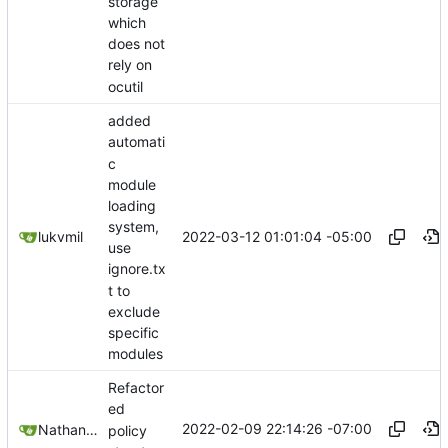
storage
which
does not
rely on
ocutil
added
automati
c
module
loading
system,
2022-03-12 01:01:04 -05:00
lukvmil
use
ignore.tx
t to
exclude
specific
modules
Refactor
ed
2022-02-09 22:14:26 -07:00
Nathan Schneider
policy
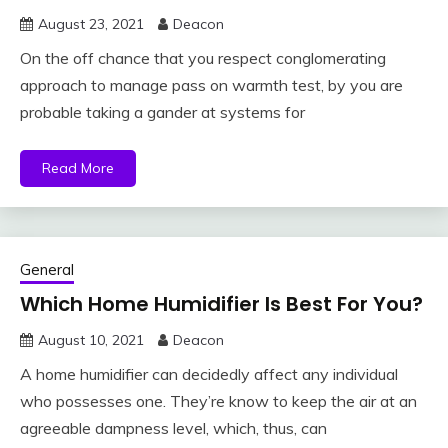
August 23, 2021
Deacon
On the off chance that you respect conglomerating
approach to manage pass on warmth test, by you are
probable taking a gander at systems for
Read More
General
Which Home Humidifier Is Best For You?
August 10, 2021
Deacon
A home humidifier can decidedly affect any individual
who possesses one. They’re know to keep the air at an
agreeable dampness level, which, thus, can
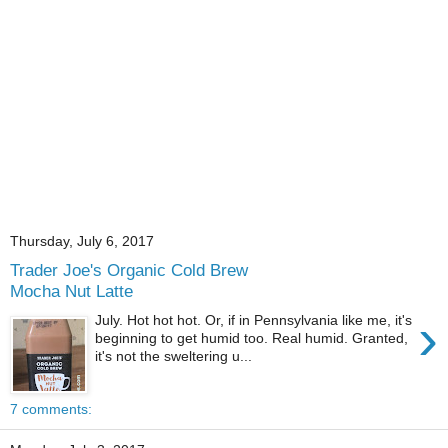
Thursday, July 6, 2017
Trader Joe's Organic Cold Brew
Mocha Nut Latte
›
July. Hot hot hot. Or, if in Pennsylvania like me, it's
beginning to get humid too. Real humid. Granted,
it's not the sweltering u...
7 comments:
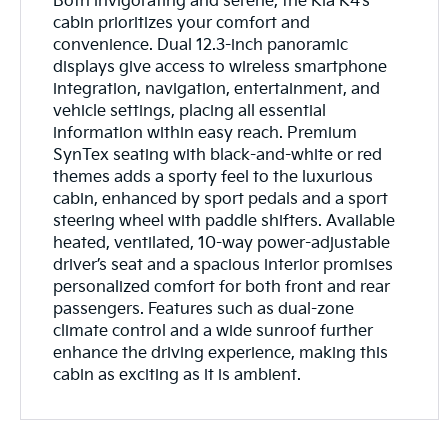
Both invigorating and serene, the Kia K4’s
cabin prioritizes your comfort and
convenience. Dual 12.3-inch panoramic
displays give access to wireless smartphone
integration, navigation, entertainment, and
vehicle settings, placing all essential
information within easy reach. Premium
SynTex seating with black-and-white or red
themes adds a sporty feel to the luxurious
cabin, enhanced by sport pedals and a sport
steering wheel with paddle shifters. Available
heated, ventilated, 10-way power-adjustable
driver’s seat and a spacious interior promises
personalized comfort for both front and rear
passengers. Features such as dual-zone
climate control and a wide sunroof further
enhance the driving experience, making this
cabin as exciting as it is ambient.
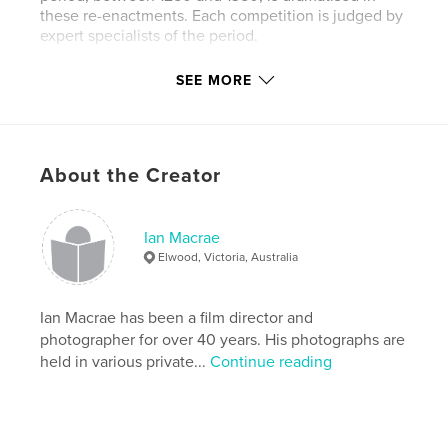
these re-enactments. Each competition is judged by
expert specialists of the period.
SEE MORE
I was fortunate to be given permission to follow the
judges and take photographs during the
competition of the festival of 2011. This collection of
About the Creator
photos aims to illustrate the experience of these
performances and celebrates the extent of young
and old who participate in this wonderful event.
Ian Macrae
Elwood, Victoria, Australia
Features & Details
Primary Category:
Arts & Photography Books
Ian Macrae has been a film director and
Version
Fixed-layout ebook, 160 pgs
photographer for over 40 years. His photographs are
held in various private...
Continue reading
Publish Date:
Mar 30, 2012
Last edit
Jun 22, 2023
Language
English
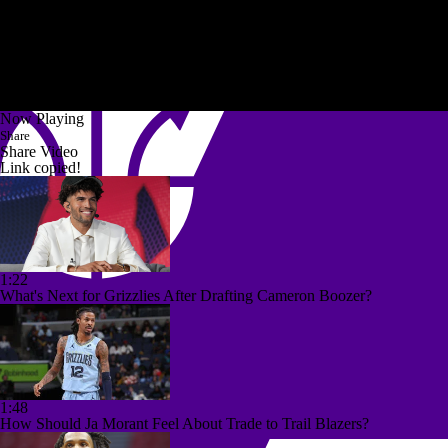
Now Playing
Share
Share Video
Link copied!
1:22
What's Next for Grizzlies After Drafting Cameron Boozer?
1:48
How Should Ja Morant Feel About Trade to Trail Blazers?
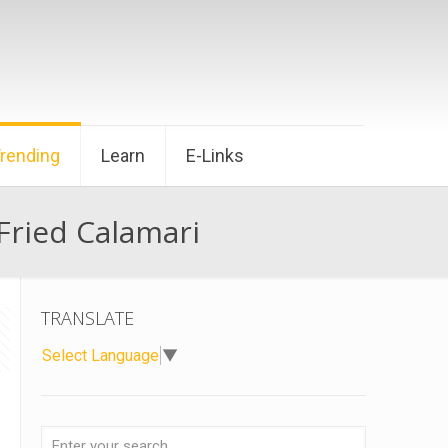
Trending
Learn
E-Links
Fried Calamari
TRANSLATE
Select Language
▼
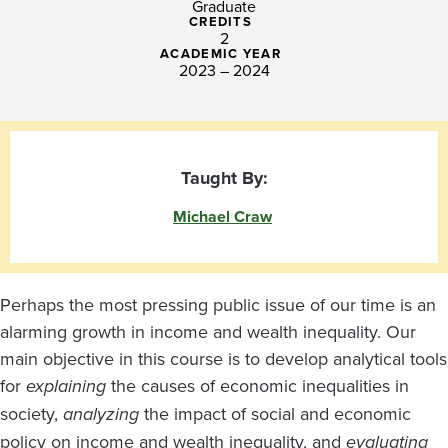
Graduate
CREDITS
2
ACADEMIC YEAR
2023 – 2024
Taught By:
Michael Craw
Perhaps the most pressing public issue of our time is an
alarming growth in income and wealth inequality. Our
main objective in this course is to develop analytical tools
for
explaining
the causes of economic inequalities in
society,
analyzing
the impact of social and economic
policy on income and wealth inequality, and
evaluating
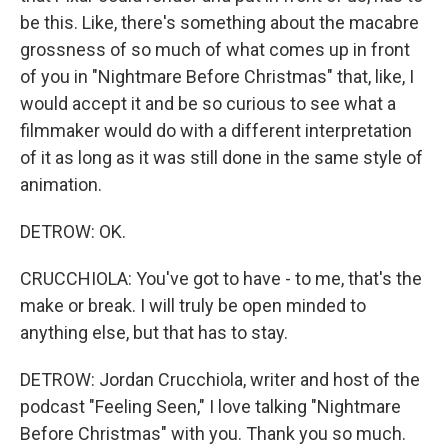
be this. Like, there's something about the macabre
grossness of so much of what comes up in front
of you in "Nightmare Before Christmas" that, like, I
would accept it and be so curious to see what a
filmmaker would do with a different interpretation
of it as long as it was still done in the same style of
animation.
DETROW: OK.
CRUCCHIOLA: You've got to have - to me, that's the
make or break. I will truly be open minded to
anything else, but that has to stay.
DETROW: Jordan Crucchiola, writer and host of the
podcast "Feeling Seen," I love talking "Nightmare
Before Christmas" with you. Thank you so much.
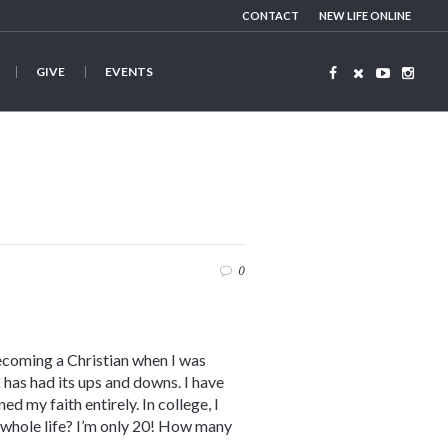
CONTACT
NEW LIFE ONLINE
GIVE
EVENTS
0
ecoming a Christian when I was
 has had its ups and downs. I have
d my faith entirely. In college, I
y whole life? I’m only 20! How many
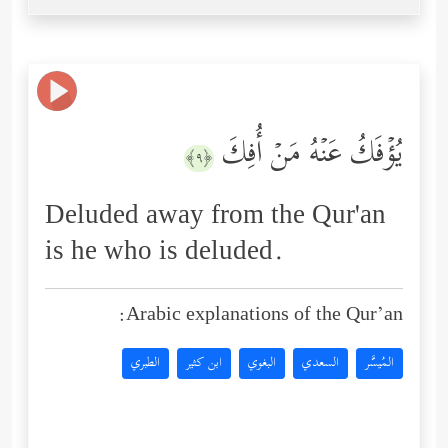
یُؤۡفَكُ عَنۡهُ مَنۡ أُفِكَ
﴿٩﴾
Deluded away from the Qur'an
is he who is deluded.
Arabic explanations of the Qur’an:
الطبري
ابن كثير
البغوي
السعدي
المُيسَّر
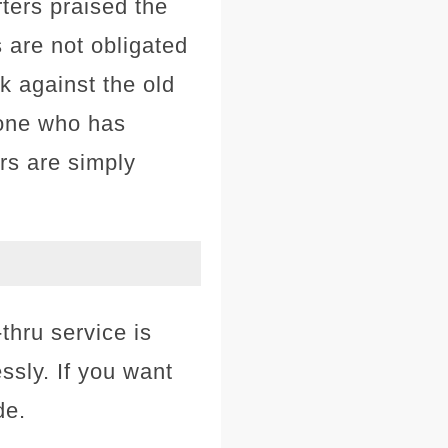
ters praised the
 are not obligated
k against the old
nyone who has
rs are simply
thru service is
ssly. If you want
de.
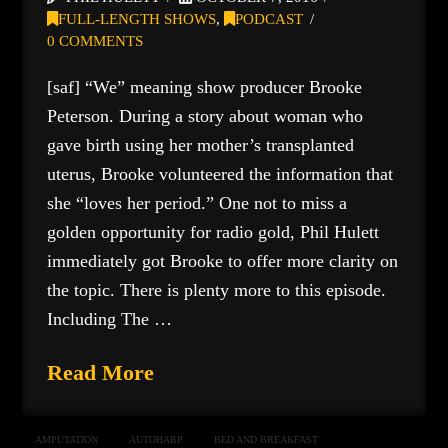
FULL-LENGTH SHOWS
,
PODCAST
0 COMMENTS
[saf] “We” meaning show producer Brooke
Peterson. During a story about woman who
gave birth using her mother’s transplanted
uterus, Brooke volunteered the information that
she “loves her period.” One not to miss a
golden opportunity for radio gold, Phil Hulett
immediately got Brooke to offer more clarity on
the topic. There is plenty more to this episode.
Including The …
Read More
AMPUTATION
AUTOHARP
BED AND BREAKFAST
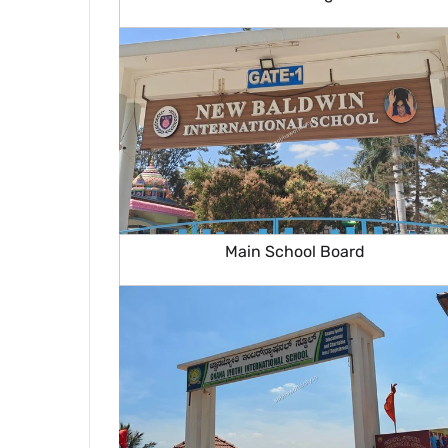
Main School Board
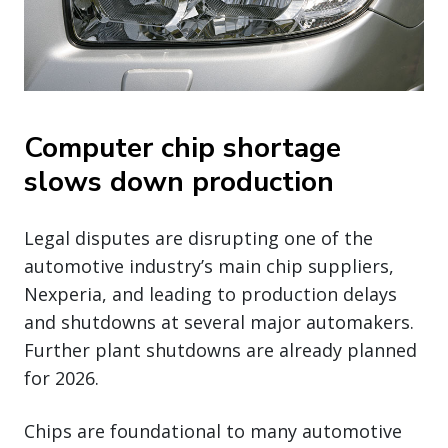
Computer chip shortage
slows down production
Legal disputes are disrupting one of the
automotive industry’s main chip suppliers,
Nexperia, and leading to production delays
and shutdowns at several major automakers.
Further plant shutdowns are already planned
for 2026.
Chips are foundational to many automotive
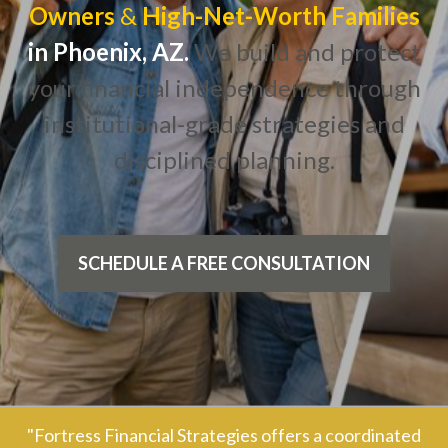
Owners
&
High-Net-Worth Families
in Phoenix, AZ.
We build and protect
your financial independence through
institutional-grade strategies and
disciplined planning.
SCHEDULE A FREE CONSULTATION
"Fortress Financial Strategies offers a coordinated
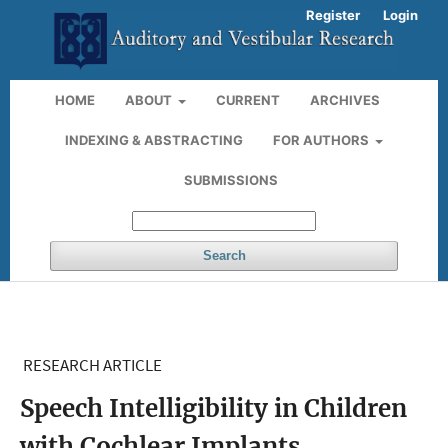
Register
Login
HOME
ABOUT
CURRENT
ARCHIVES
INDEXING & ABSTRACTING
FOR AUTHORS
SUBMISSIONS
Search
RESEARCH ARTICLE
Speech Intelligibility in Children
with Cochlear Implants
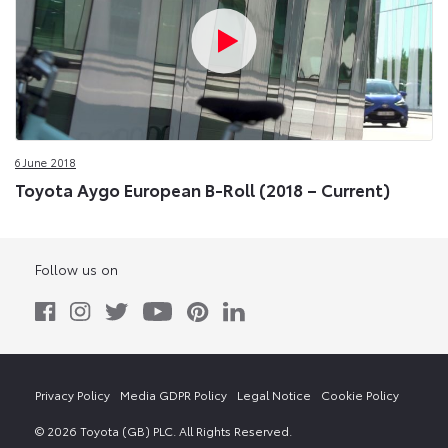
6 June 2018
Toyota Aygo European B-Roll (2018 – Current)
Follow us on
Privacy Policy
Media GDPR Policy
Legal Notice
Cookie Policy
© 2026 Toyota (GB) PLC. All Rights Reserved.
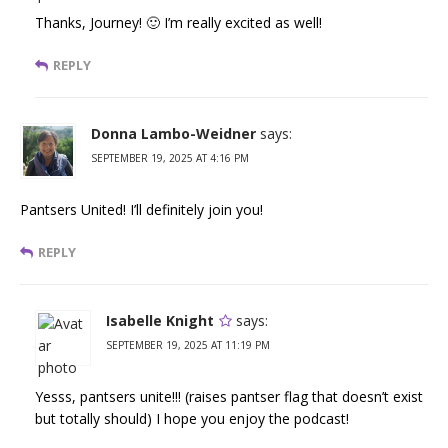
Thanks, Journey! 🙂 I’m really excited as well!
REPLY
Donna Lambo-Weidner
says:
SEPTEMBER 19, 2025 AT 4:16 PM
Pantsers United! I’ll definitely join you!
REPLY
Isabelle Knight
says:
SEPTEMBER 19, 2025 AT 11:19 PM
Yesss, pantsers unite!!! (raises pantser flag that doesn’t exist
but totally should) I hope you enjoy the podcast!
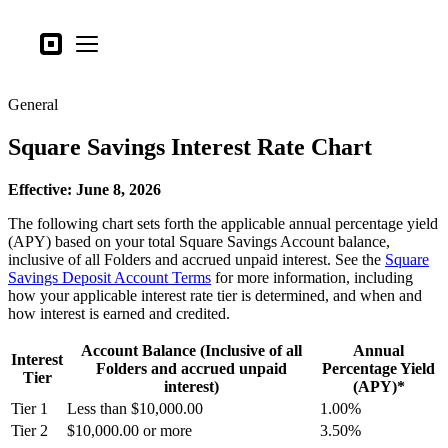
Business types
Square
Open menu
Products
General
Hardware
Square Savings Interest Rate Chart
Pricing
What's new
Effective: June 8, 2026
The following chart sets forth the applicable annual percentage yield
Sign in
(APY) based on your total Square Savings Account balance,
inclusive of all Folders and accrued unpaid interest. See the
Square
Support
Savings Deposit Account Terms
for more information, including
how your applicable interest rate tier is determined, and when and
Search
how interest is earned and credited.
Checkout
Account Balance (Inclusive of all
Annual
Interest
Folders and accrued unpaid
Percentage Yield
Business types
Tier
interest)
(APY)*
Food & Beverage
Tier 1
Less than $10,000.00
1.00%
Retail
Tier 2
$10,000.00 or more
3.50%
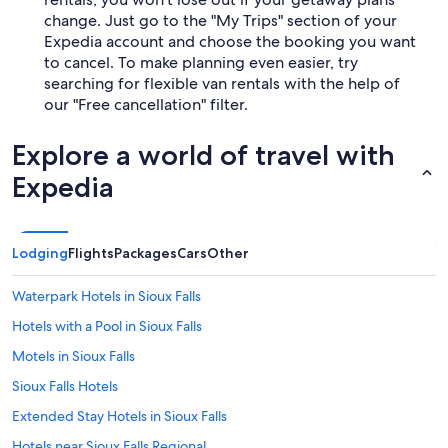
change. Just go to the "My Trips" section of your
Expedia account and choose the booking you want
to cancel. To make planning even easier, try
searching for flexible van rentals with the help of
our "Free cancellation" filter.
Explore a world of travel with
Expedia
Lodging
Flights
Packages
Cars
Other
Waterpark Hotels in Sioux Falls
Hotels with a Pool in Sioux Falls
Motels in Sioux Falls
Sioux Falls Hotels
Extended Stay Hotels in Sioux Falls
Hotels near Sioux Falls Regional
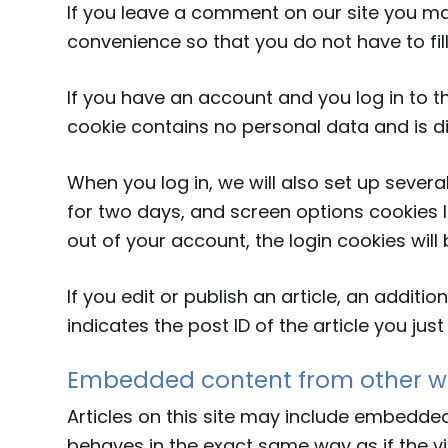
If you leave a comment on our site you ma
convenience so that you do not have to fil
If you have an account and you log in to th
cookie contains no personal data and is 
When you log in, we will also set up severa
for two days, and screen options cookies la
out of your account, the login cookies wil
If you edit or publish an article, an addit
indicates the post ID of the article you just 
Embedded content from other w
Articles on this site may include embedded
behaves in the exact same way as if the vis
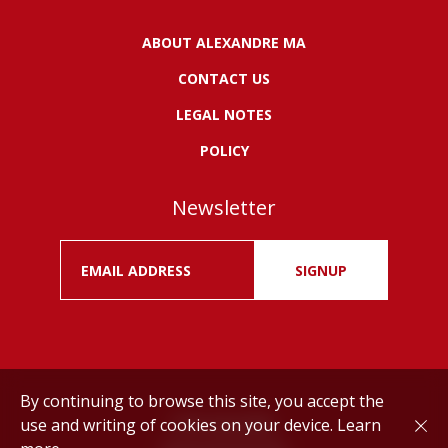
ABOUT ALEXANDRE MA
CONTACT US
LEGAL NOTES
POLICY
Newsletter
SIGNUP
By continuing to browse this site, you accept the
use and writing of cookies on your device.
Learn
Drink responsibly.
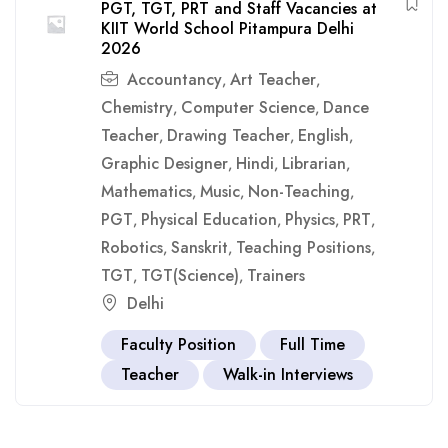
PGT, TGT, PRT and Staff Vacancies at
KIIT World School Pitampura Delhi
2026
Accountancy
Art Teacher
,
,
Chemistry
Computer Science
Dance
,
,
Teacher
Drawing Teacher
English
,
,
,
Graphic Designer
Hindi
Librarian
,
,
,
Mathematics
Music
Non-Teaching
,
,
,
PGT
Physical Education
Physics
PRT
,
,
,
,
Robotics
Sanskrit
Teaching Positions
,
,
,
TGT
TGT(Science)
Trainers
,
,
Delhi
Faculty Position
Full Time
Teacher
Walk-in Interviews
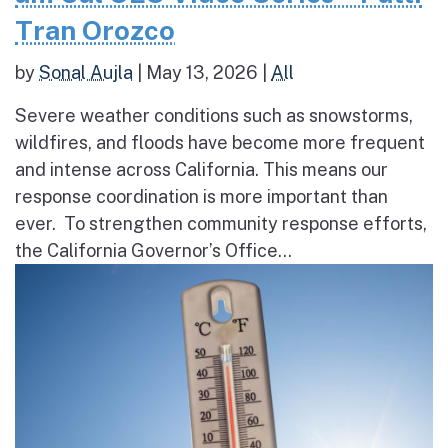
Tran Orozco
by
Sonal Aujla
|
May 13, 2026
|
All
Severe weather conditions such as snowstorms,
wildfires, and floods have become more frequent
and intense across California. This means our
response coordination is more important than
ever. To strengthen community response efforts,
the California Governor’s Office...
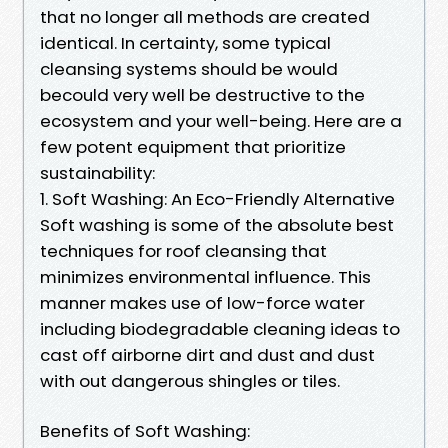
that no longer all methods are created
identical. In certainty, some typical
cleansing systems should be would
becould very well be destructive to the
ecosystem and your well-being. Here are a
few potent equipment that prioritize
sustainability:
1. Soft Washing: An Eco-Friendly Alternative
Soft washing is some of the absolute best
techniques for roof cleansing that
minimizes environmental influence. This
manner makes use of low-force water
including biodegradable cleaning ideas to
cast off airborne dirt and dust and dust
with out dangerous shingles or tiles.
Benefits of Soft Washing:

= = = = = = =

» **What the task asks**
All lines of the listing holding the string "income" must be returned, copied as they stand.

» **Answer section**
alarming growth in income and wealth inequality. Our
policy on income and wealth inequality, and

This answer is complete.